_Source records_:
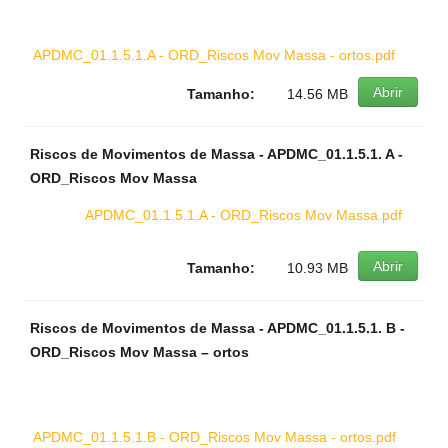
APDMC_01.1.5.1.A - ORD_Riscos Mov Massa - ortos.pdf
Abrir
Tamanho:
14.56 MB
Riscos de Movimentos de Massa - APDMC_01.1.5.1. A -
ORD_Riscos Mov Massa
APDMC_01.1.5.1.A - ORD_Riscos Mov Massa.pdf
Abrir
Tamanho:
10.93 MB
Riscos de Movimentos de Massa - APDMC_01.1.5.1. B -
ORD_Riscos Mov Massa – ortos
APDMC_01.1.5.1.B - ORD_Riscos Mov Massa - ortos.pdf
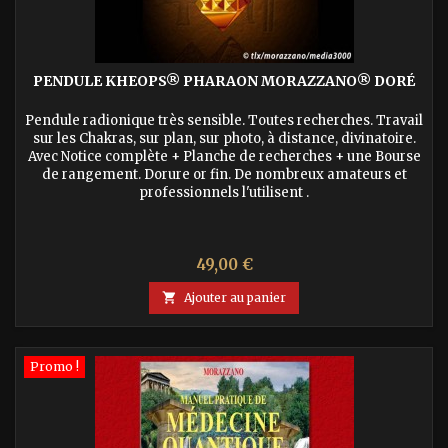
PENDULE KHEOPS® PHARAON MORAZZANO® DORÉ
Pendule radionique très sensible. Toutes recherches. Travail
sur les Chakras, sur plan, sur photo, à distance, divinatoire.
Avec Notice complète + Planche de recherches + une Bourse
de rangement. Dorure or fin. De nombreux amateurs et
professionnels l'utilisent .
Prix
49,00 €

Ajouter au panier
Promo !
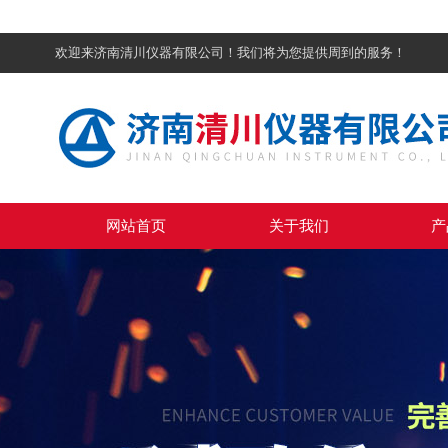
欢迎来济南清川仪器有限公司！我们将为您提供周到的服务！
网站首页
关于我们
产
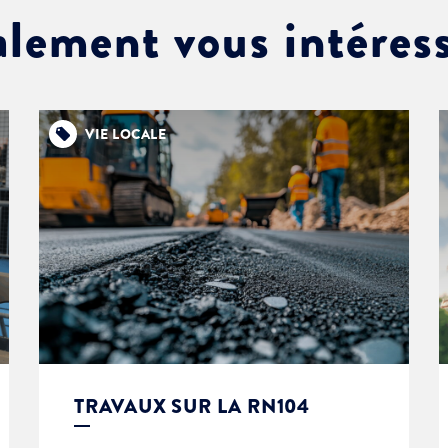
alement vous intéres
VIE LOCALE
TRAVAUX SUR LA RN104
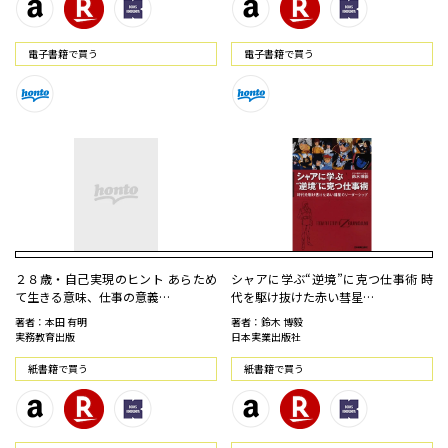
電⼦書籍で買う
電⼦書籍で買う
２８歳・自己実現のヒント あらため
シャアに学ぶ“逆境”に克つ仕事術 時
て生きる意味、仕事の意義…
代を駆け抜けた赤い彗星…
著者：本田 有明
著者：鈴木 博毅
実務教育出版
日本実業出版社
紙書籍で買う
紙書籍で買う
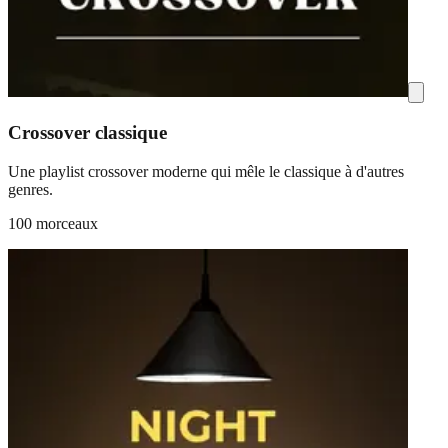
Crossover classique
Une playlist crossover moderne qui mêle le classique à d'autres
genres.
100 morceaux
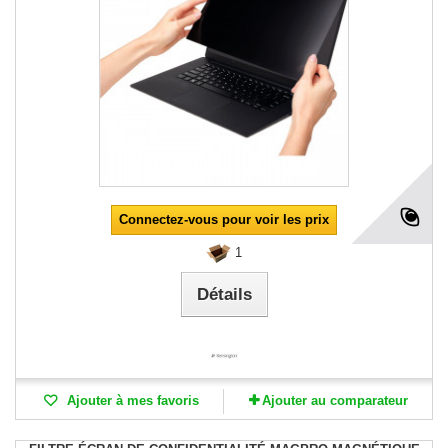
Connectez-vous pour voir les prix
1
Détails
Ajouter à mes favoris
Ajouter au comparateur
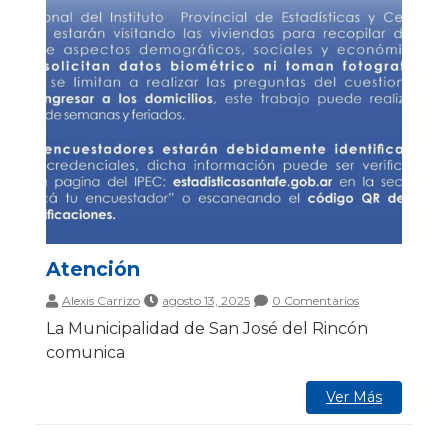
Atención
Alexis Carrizo
agosto 13, 2025
0 Comentarios
La Municipalidad de San José del Rincón
comunica
Ver Más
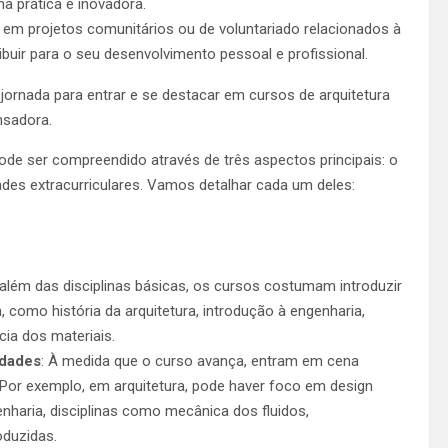
a prática e inovadora.
e em projetos comunitários ou de voluntariado relacionados à
ibuir para o seu desenvolvimento pessoal e profissional.
ornada para entrar e se destacar em cursos de arquitetura
nsadora.
ode ser compreendido através de três aspectos principais: o
ades extracurriculares. Vamos detalhar cada um deles:
 além das disciplinas básicas, os cursos costumam introduzir
 como história da arquitetura, introdução à engenharia,
cia dos materiais.
idades
: À medida que o curso avança, entram em cena
. Por exemplo, em arquitetura, pode haver foco em design
enharia, disciplinas como mecânica dos fluidos,
oduzidas.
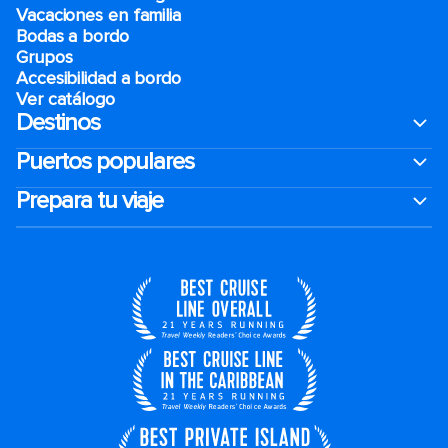
Vacaciones en familia
Bodas a bordo
Grupos
Accesibilidad a bordo
Ver catálogo
Destinos
Puertos populares
Prepara tu viaje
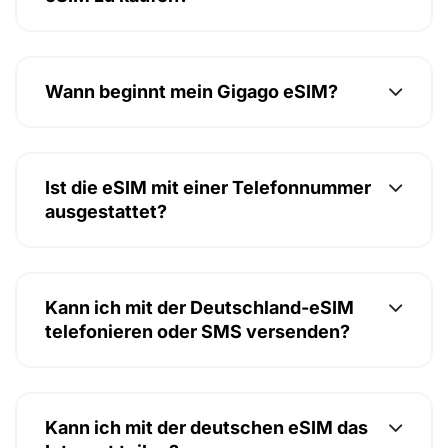
Wann beginnt mein Gigago eSIM?
Ist die eSIM mit einer Telefonnummer
ausgestattet?
Kann ich mit der Deutschland-eSIM
telefonieren oder SMS versenden?
Kann ich mit der deutschen eSIM das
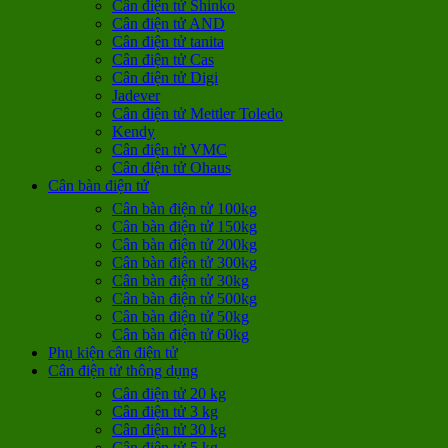
Cân điện tử Shinko
Cân điện tử AND
Cân điện tử tanita
Cân điện tử Cas
Cân điện tử Digi
Jadever
Cân điện tử Mettler Toledo
Kendy
Cân điện tử VMC
Cân điện tử Ohaus
Cân bàn điện tử
Cân bàn điện tử 100kg
Cân bàn điện tử 150kg
Cân bàn điện tử 200kg
Cân bàn điện tử 300kg
Cân bàn điện tử 30kg
Cân bàn điện tử 500kg
Cân bàn điện tử 50kg
Cân bàn điện tử 60kg
Phụ kiện cân điện tử
Cân điện tử thông dụng
Cân điện tử 20 kg
Cân điện tử 3 kg
Cân điện tử 30 kg
Cân điện tử 5 kg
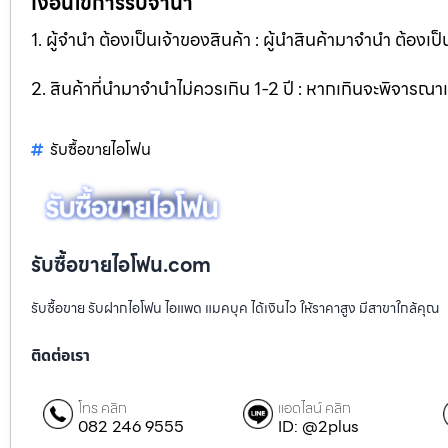
เงื่อนไขการรับจำนำ
1. ผู้จำนำ ต้องเป็นเจ้าของสินค้า : ผู้นำสินค้ามาจำนำ ต้องเป็
2. สินค้าที่นำมาจำนำไม่ควรเกิน 1-2 ปี : หากเกินจะพิจารณ
รับซื้อขายไอโฟน
รับซื้อขายไอโฟน.com
รับซื้อขาย รับฝากไอโฟน ไอแพด แมคบุค ได้เงินไว ให้ราคาสูง มีสาขาใกล้คุณ
ติดต่อเรา
โทร คลิก
แอดไลน์ คลิก
082 246 9555
ID: @2plus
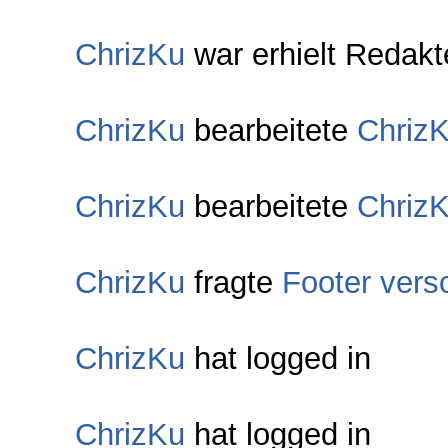
ChrizKu
war erhielt Redakt
ChrizKu
bearbeitete
Chriz
ChrizKu
bearbeitete
Chriz
ChrizKu
fragte
Footer vers
ChrizKu
hat logged in
ChrizKu
hat logged in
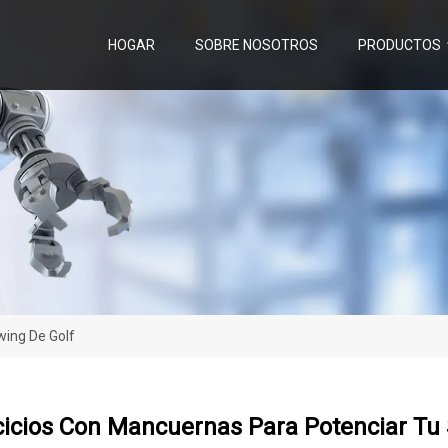
HOGAR
SOBRE NOSOTROS
PRODUCTOS
wing De Golf
cicios Con Mancuernas Para Potenciar Tu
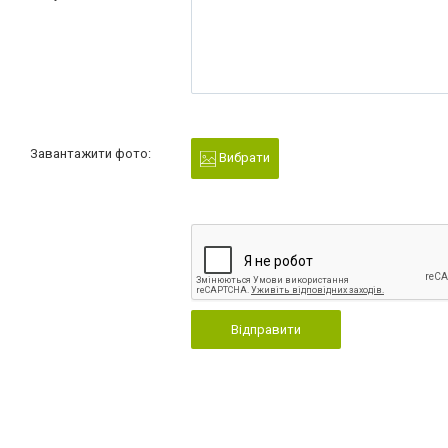
Завантажити фото:
Вибрати
Відправити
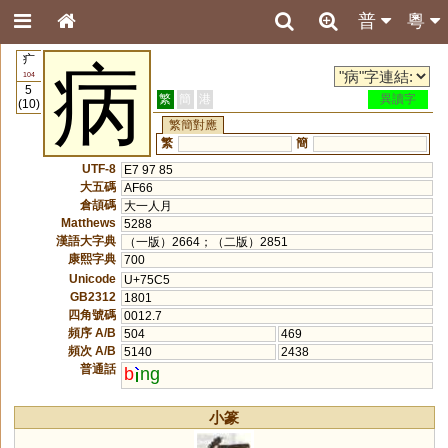
普
粵
疒
病
104
5
繁
簡
港
異讀字
(10)
繁簡對應
繁
簡
UTF-8
E7 97 85
大五碼
AF66
倉頡碼
大一人月
Matthews
5288
漢語大字典
（一版）2664；（二版）2851
康熙字典
700
Unicode
U+75C5
GB2312
1801
四角號碼
0012.7
頻序 A/B
504
469
頻次 A/B
5140
2438
普通話
b
ng
小篆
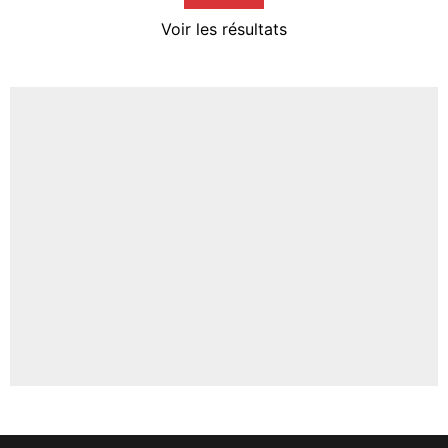
4%
Voir les résultats
Amine Harit
3%
Faris Moumbagna
4%
Un autre joueur
5%
1462 personnes ont participé aux votes.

_INSTRUCTIONS TO FOLLOW_:
After removing each picture, print the entries above exactly as they were.

_ANSWER TO THE PROBLEM_:
APDMC_01.1.5.1.A - ORD_Riscos Mov Massa - ortos.pdf
Abrir
Tamanho:
14.56 MB
Riscos de Movimentos de Massa - APDMC_01.1.5.1. A -
ORD_Riscos Mov Massa
APDMC_01.1.5.1.A - ORD_Riscos Mov Massa.pdf
Abrir
Tamanho:
10.93 MB
Riscos de Movimentos de Massa - APDMC_01.1.5.1. B -
ORD_Riscos Mov Massa – ortos
APDMC_01.1.5.1.B - ORD_Riscos Mov Massa - ortos.pdf
PENDULE KHEOPS® PHARAON MORAZZANO® DORÉ
Pendule radionique très sensible. Toutes recherches. Travail
sur les Chakras, sur plan, sur photo, à distance, divinatoire.
Avec Notice complète + Planche de recherches + une Bourse
de rangement. Dorure or fin. De nombreux amateurs et
professionnels l'utilisent .
Prix
49,00 €

Ajouter au panier
Promo !
欢迎来济南清川仪器有限公司！我们将为您提供周到的服务！
网站首页
关于我们
产
alement vous intéres
VIE LOCALE
TRAVAUX SUR LA RN104
電⼦書籍で買う
電⼦書籍で買う
２８歳・自己実現のヒント あらため
シャアに学ぶ“逆境”に克つ仕事術 時
て生きる意味、仕事の意義…
代を駆け抜けた赤い彗星…
著者：本田 有明
著者：鈴木 博毅
実務教育出版
日本実業出版社
紙書籍で買う
紙書籍で買う
Crossover classique
Une playlist crossover moderne qui mêle le classique à d'autres
genres.
100 morceaux
Connectez-vous pour voir les prix
1
Détails
Ajouter à mes favoris
Ajouter au comparateur
Atención
Alexis Carrizo
agosto 13, 2025
0 Comentarios
La Municipalidad de San José del Rincón
comunica
Ver Más
a prática e inovadora.
e em projetos comunitários ou de voluntariado relacionados à
ibuir para o seu desenvolvimento pessoal e profissional.
ornada para entrar e se destacar em cursos de arquitetura
nsadora.
ode ser compreendido através de três aspectos principais: o
ades extracurriculares. Vamos detalhar cada um deles:
 além das disciplinas básicas, os cursos costumam introduzir
 como história da arquitetura, introdução à engenharia,
cia dos materiais.
idades
: À medida que o curso avança, entram em cena
. Por exemplo, em arquitetura, pode haver foco em design
enharia, disciplinas como mecânica dos fluidos,
oduzidas.
Vacaciones en familia
Bodas a bordo
Grupos
Accesibilidad a bordo
Ver catálogo
Destinos
Puertos populares
Prepara tu viaje
Wann beginnt mein Gigago eSIM?
Ist die eSIM mit einer Telefonnummer
ausgestattet?
Kann ich mit der Deutschland-eSIM
telefonieren oder SMS versenden?
Kann ich mit der deutschen eSIM das
Cân điện tử Shinko
Cân điện tử AND
Cân điện tử tanita
Cân điện tử Cas
Cân điện tử Digi
Jadever
Cân điện tử Mettler Toledo
Kendy
Cân điện tử VMC
Cân điện tử Ohaus
Cân bàn điện tử
Cân bàn điện tử 100kg
Cân bàn điện tử 150kg
Cân bàn điện tử 200kg
Cân bàn điện tử 300kg
Cân bàn điện tử 30kg
Cân bàn điện tử 500kg
Cân bàn điện tử 50kg
Cân bàn điện tử 60kg
Phụ kiện cân điện tử
Cân điện tử thông dụng
Cân điện tử 20 kg
Cân điện tử 3 kg
Cân điện tử 30 kg
Cân điện tử 5 kg
เงื่อนไขการรับจำนำ
1. ผู้จำนำ ต้องเป็นเจ้าของสินค้า : ผู้นำสินค้ามาจำนำ ต้องเป็
2. สินค้าที่นำมาจำนำไม่ควรเกิน 1-2 ปี : หากเกินจะพิจารณ
รับซื้อขายไอโฟน
รับซื้อขายไอโฟน.com
รับซื้อขาย รับฝากไอโฟน ไอแพด แมคบุค ได้เงินไว ให้ราคาสูง มีสาขาใกล้คุณ
ติดต่อเรา
โทร คลิก
แอดไลน์ คลิก
082 246 9555
ID: @2plus
ChrizKu
war erhielt Redakt
ChrizKu
bearbeitete
Chriz
ChrizKu
bearbeitete
Chriz
ChrizKu
fragte
Footer vers
ChrizKu
hat logged in
ChrizKu
hat logged in
HOGAR
SOBRE NOSOTROS
PRODUCTOS
wing De Golf
cicios Con Mancuernas Para Potenciar Tu
Завантажити фото:
Вибрати
Відправити
普
粵
疒
病
104
5
繁
簡
港
異讀字
(10)
繁簡對應
繁
簡
UTF-8
E7 97 85
大五碼
AF66
倉頡碼
大一人月
Matthews
5288
漢語大字典
（一版）2664；（二版）2851
康熙字典
700
Unicode
U+75C5
GB2312
1801
四角號碼
0012.7
頻序 A/B
504
469
頻次 A/B
5140
2438
普通話
b
ng
小篆
4%
Voir les résultats
Amine Harit
3%
Faris Moumbagna
4%
Un autre joueur
5%
1462 personnes ont participé aux votes.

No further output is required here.